Last Saturday on 3 December, the Enough is Enough campaign saw its launch event on the Wirral. Despite being built for at short notice, around 80 people packed into the meeting room in New Brighton, with members in attendance from a number of unions. Members of Merseyside Socialist Alternative were also in attendance and played a key role in helping to build for this event.
The platform was packed with speakers in the heat of the ongoing strike wave. These included Mark Rowe (National Officer with the Fire Brigades Union), Brian Parsons (local CWU activist and rep), Alison Gaughan (UCU activist and Kirklees Enough is Enough) and David Jones (Wirral Unison branch secretary). The meeting was also addressed by Birkenhead MP Mick Whitley, Kevin Donovan from Defend Our NHS, as well as chaired by Lois Founds from the Unison Service Group Executive.
Workers fighting back
From start to finish, speakers commented on the growing willingness of workers to say no to Tory lies and to build the fightback. As David Jones put it:
“We’re demanding pay rises in every sector of the economy. But they say, if we get those pay rises then the situation will get worse. We can’t buy into that myth.”
Both David and numerous other speakers attested to a clear mood in the workplaces that we cannot stand more months and years of attacks on our pay and conditions, while the cost of survival spirals out of control and the bosses profit.
As various speakers pointed out, this means stressing the importance of coordination between disputes in order to face down a viciously anti-union Tory government. Mark Rowe said:
“The Tories are threatening to legislate to take our right to strike away. But let me be absolutely clear, if you legislate to take our right to strike away, we’ll walk out and take action anyway.”
Crucial to doing this will mean avoiding falling into the trap of relying on the false “saviour” of a Starmer-led New Labour government – one wedded totally to big business interests. This means relying only on the organised strength and solidarity of the workers movement.
Alison, who is also a member of Socialist Alternative spoke on what will mean in terms of coordination and escalation of the struggles. She said:
“UCU staff lost a quarter of their pay since 2009, against a background of increased workload, short-term zero hours contracts and attacks on pensions. The strikes in Higher Education have been inspiring, but we must keep pressure on the UCU leadership to take strong action and not give in to mediocre offers. We need to call on all striking unions to coordinate their strikes, which would have the most impact and encourage others to join us. We have an opportunity to bring about a general strike! On 1 February, school teachers could be out for the first time. Public and private sector unions could get together on this date and really make a difference.”
“I was on a picket line on Wednesday. Someone said ‘why aren’t we all striking on the some day? Why aren’t we having a general strike?’ We need to be turning to our trade union leaders and clearly say let’s coordinate. We can still do this, we can make this a general strike on 1 February, to take on these Tories and let them truly know that enough is enough.”

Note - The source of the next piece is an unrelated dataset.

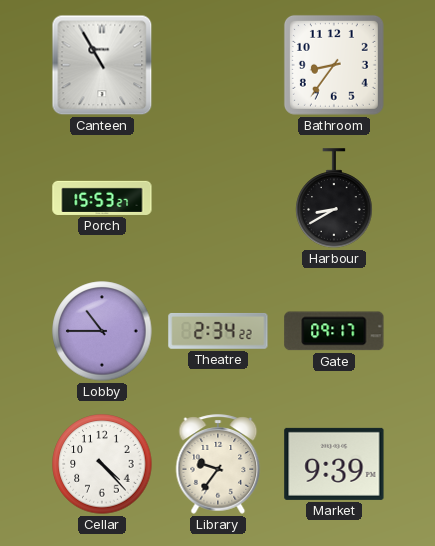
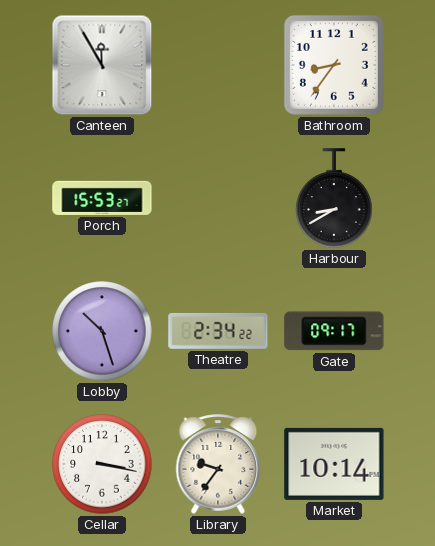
Canteen: 10:55 -> 11:55
Lobby: 10:45 -> 10:27
Cellar: 4:23 -> 3:17
Market: 9:39 -> 10:14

Way forward for the campaign
This event was an opportunity not just to hear speeches. It was also a forum for democratic discussion about the way forward for the campaign, which Socialist Alternative members as well as others actively took part in.

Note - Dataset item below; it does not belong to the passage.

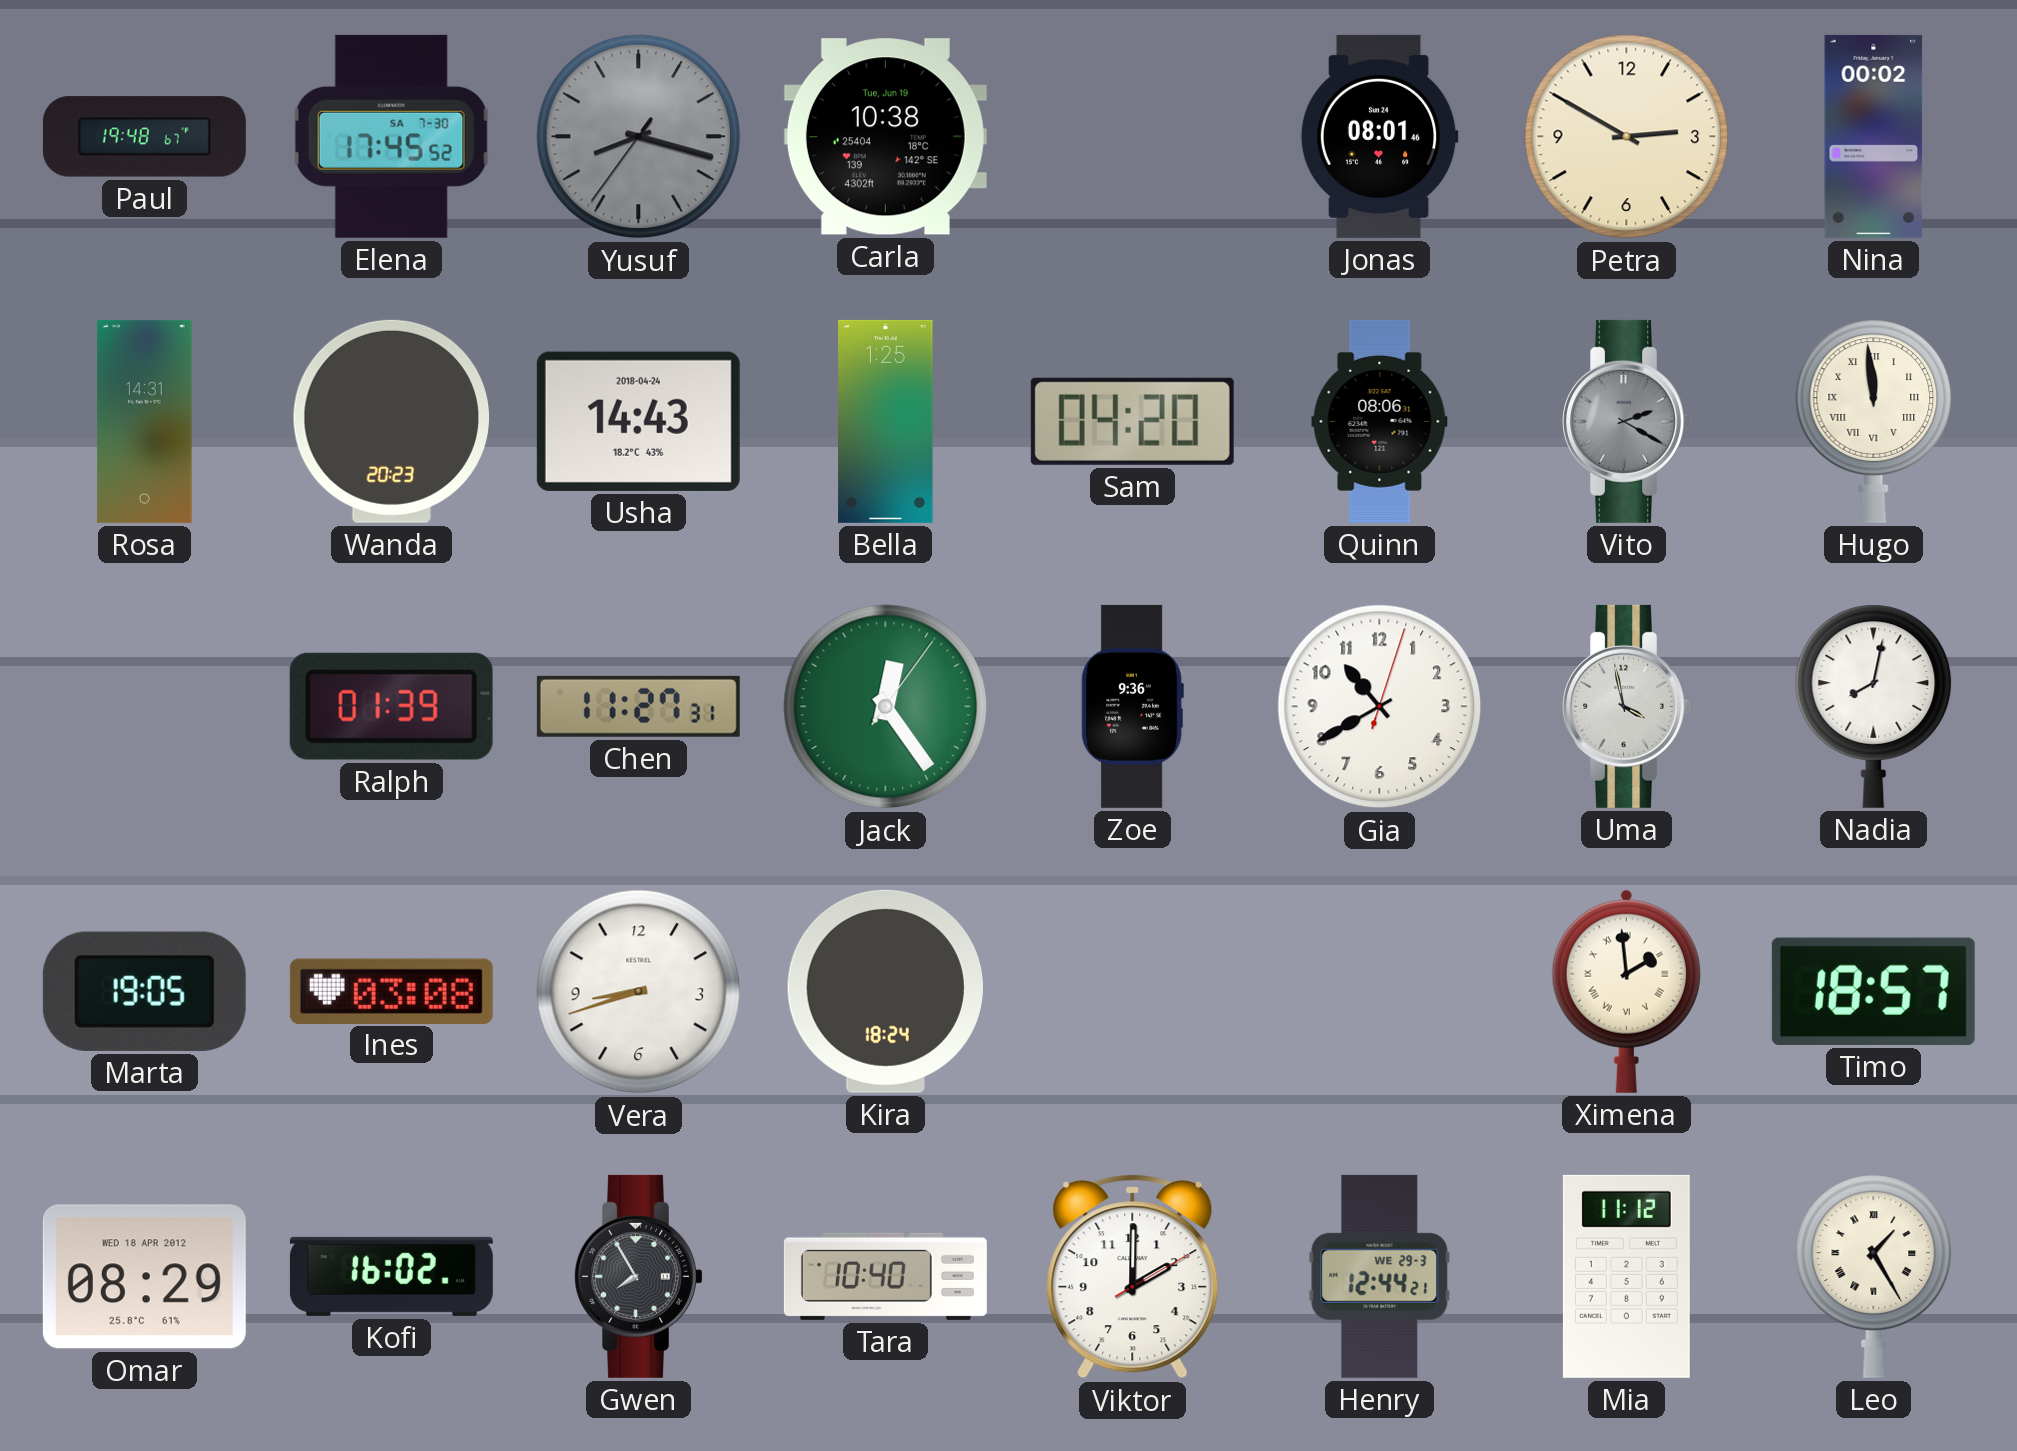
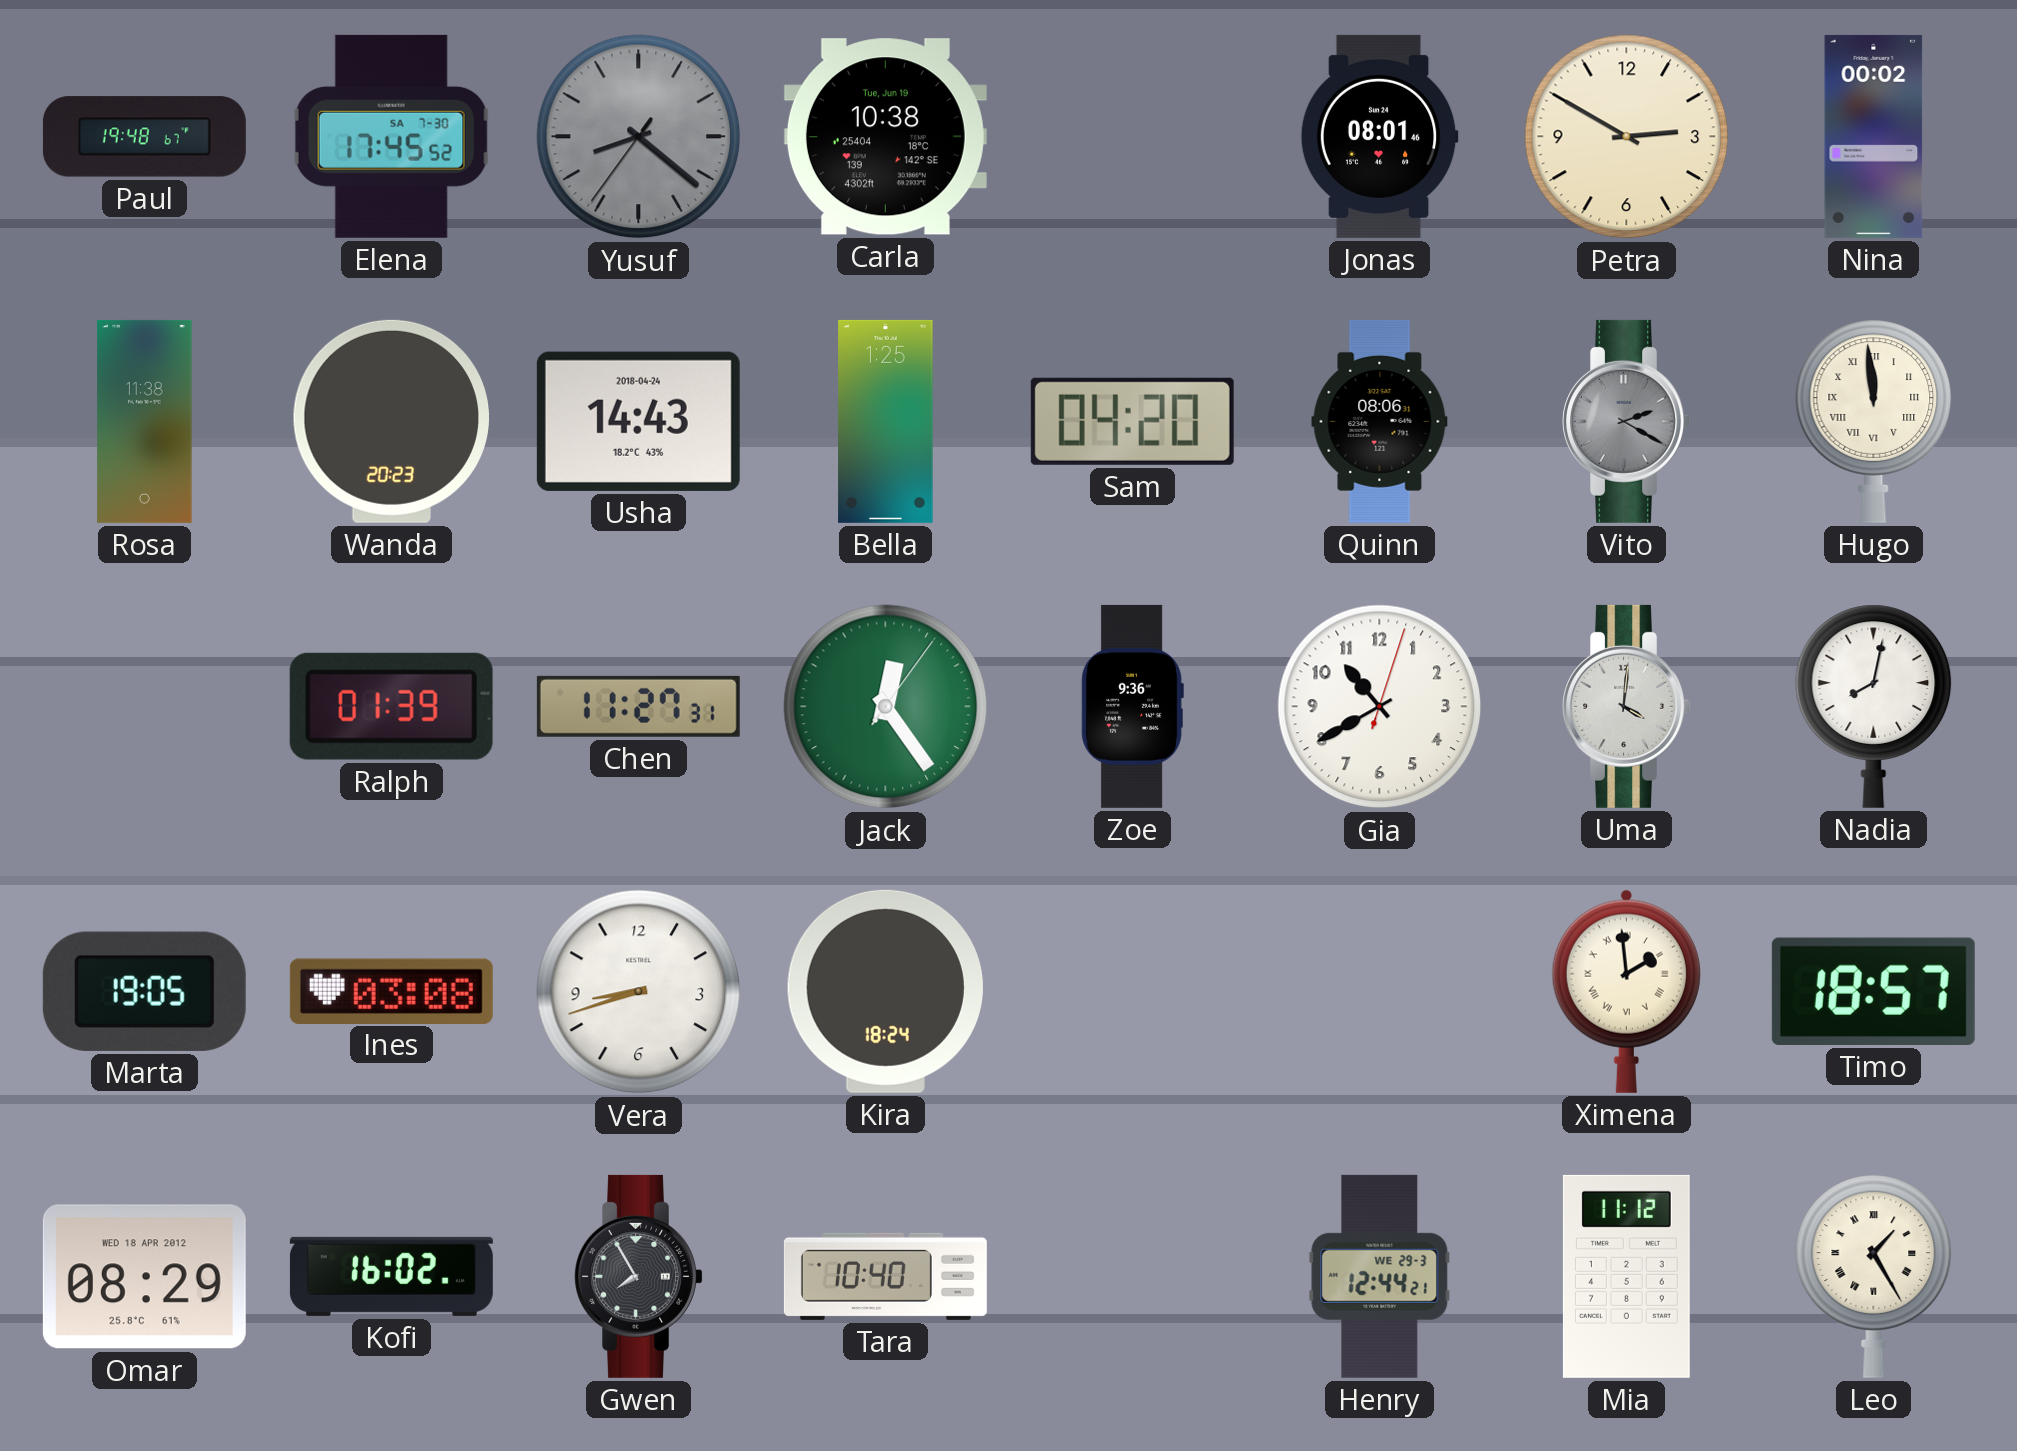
Yusuf: 8:17 -> 8:21
Rosa: 14:31 -> 11:38
Uma: 3:58 -> 4:01
Viktor: 2:00 -> none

Socialist Alternative spoke of the potential to transform EiE into a genuine organising centre for working-class resistance and solidarity. This should include the election of leading committees locally, regionally and nationally, as well as an Enough is Enough conference. Such a conference would be able to democratically discuss how to win the five demands of the campaign as well as expanding the demands to include the fight against war, climate crisis and to end all forms of oppression.

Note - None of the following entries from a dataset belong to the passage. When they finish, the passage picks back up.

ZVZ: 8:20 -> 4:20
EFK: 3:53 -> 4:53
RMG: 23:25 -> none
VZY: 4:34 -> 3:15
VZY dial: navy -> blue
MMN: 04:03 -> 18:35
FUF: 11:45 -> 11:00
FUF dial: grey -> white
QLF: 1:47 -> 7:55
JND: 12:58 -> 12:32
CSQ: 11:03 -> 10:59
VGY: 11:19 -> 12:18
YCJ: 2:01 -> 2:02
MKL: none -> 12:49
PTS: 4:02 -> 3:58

As SA members pointed out, only nationalisation of the energy companies, banks and monopolies which dominate the capitalist economy would be a genuine way of guaranteeing that working people aren’t forced to choose between heating or eating (or neither!) this Winter.
Discussions will have to also raise the question of how working class people and the left can politically organise. This will take on more urgency in light of the fact that Starmer has already indicated he would not support unions fighting for above-inflation pay rises in the event of a Labour government being elected. Socialist Alternative would argue that we need a new party – based around a socialist programme and rooted in the struggles of the working class.
Socialist Alternative members stressed the need for international solidarity with workers, women and youth in Iran and China resisting repression and fighting for democratic rights, as part of a movement to challenge the rule of the rich and transform society.
Words into action
Everybody in attendance agreed that this could not simply be a one-time event. The campaign needs to put words into action. A proposal was unanimously agreed to turn Wirral EIE towards the picket lines. Already Wirral EIE as well as Socialist Alternative have been out on the Biffo bin workers picket line, striking against real-terms pay cuts.
Next week on 14 December, we will be joining postal workers at Royal Mail depot in Prenton, as well as supporting nurses striking for the first time in Liverpool. There will be plans for an organisers meeting in mid-January, open to everyone interested with plans to elect a Steering Committee to carry the campaign forward and build a clear presence on the streets and workplaces.